A THIRD Covid vaccine is now seeking approval from regulators, as Scotland’s Health Secretary said the country “will be ready” to begin inoculating as soon as supplies arrive.
Moderna has filed for emergency regulatory approval in the US and Europe so it can be recommended for widespread use.
Clinical trials of 30,000 volunteers, including elderly participants, indicate the jag is 94 per cent effective at protecting people from becoming ill from Covid-19 infections, but it is up to regulators to decide whether the evidence of safety and efficacy is robust.
The UK’s Medicines and Healthcare products Regulatory Agency (MHRA) is already evaluating Covid vaccine applications from Pfizer-BioNTech and Oxford-AstraZeneca, and Moderna says it hopes to be granted approval for use in the UK soon.
It is up to the UK’s Joint Committee on Vaccination and Immunisation (JCVI) to draw up priority guidelines, but care home residents, care home staff and frontline NHS workers are expected to be first in line, alongside over-80s.
Asked when rollout might begin in Scotland, Health Secretary Jeane Freeman said “at the moment any dates are speculative”.
She added: “What we are doing is planning to be ready. As soon as the first vaccine is approved and the supplies arrive, we will be ready to start vaccinating according to what the JCVI says are the first group of people who should be vaccinated.”
It comes after Oxford University and AstraZeneca faced criticism over key omissions in its data, which showed 70% effectiveness overall but up to 90% among 2,741 participants who received one-and-a-half doses by mistake – instead of the full two doses.
It has since emerged that no-one in this sub-group was aged over 55, compared to the two-dose regimen which was trialled on more 21,000 people, including older adults, with 62% effectiveness.
Professor Andrew Pollard, director of the Oxford Vaccine Group, said the 90% finding met the “necessary statistical evidence as required by regulators”.
Meanwhile, Nicola Sturgeon warned that levels of coronavirus in Renfrewshire remain “quite stubborn”.
Speaking ahead of today’s weekly tiers review, the First Minister said: “Countrywide we are seeing cases fall. In the stubbornly high Central Belt areas we are a bit more hopeful now. We are starting to see a decline in these areas. Renfrewshire perhaps is the area that still gives us the most cause for thinking it’s quite stubborn.”
Public Health Scotland data currently show there were 215 cases per 100,000 population in Renfrewshire in the seven days to November 27 – nearly twice the Scotland average and above Glasgow’s 168.8 rate.

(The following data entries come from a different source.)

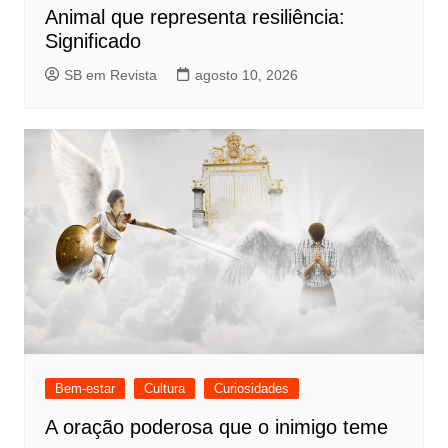
Animal que representa resiliência:
Significado
SB em Revista
agosto 10, 2026
Bem-estar
Cultura
Curiosidades
A oração poderosa que o inimigo teme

Nationally, prevalence has fallen by 23% since November 13 and by 40% in Glasgow, but by just 12% in Renfrewshire.
It comes as Ms Sturgeon confirmed that mass testing using the rapid lateral flow test will launch in Johnstone in Renfrewshire from Thursday in a bid to detect asymptomatic cases.
Lateral flow is less accurate than the PCR test, but can deliver results in as little as 30 minutes. Anyone with a positive lateral flow test will be retested using PCR, said Ms Sturgeon.
Mass testing pilots have already launched in other areas of high prevalence, including Dalmarnock and Pollokshields in Glasgow, and Stewarton and Girvan in Ayrshire.
Ms Sturgeon urged people living in these communities to get tested.
“You give yourself a chance of finding out if you have the virus when you don’t yet have symptoms, but you are also helping that collective effort to break the chains of transmission.”
The Scottish Government will extend eligibility for £500 self-isolation support grants from Monday to include parents of children required to self-isolate, and people who are not currently on universal credit but who would qualify.
The First Minister said self-isolation could be “particularly tough on people on low incomes” who cannot work from home or rely on statutory sick pay.
“We don’t want anyone to feel that they are having to choose between self-isolating and feeding themselves and their family.”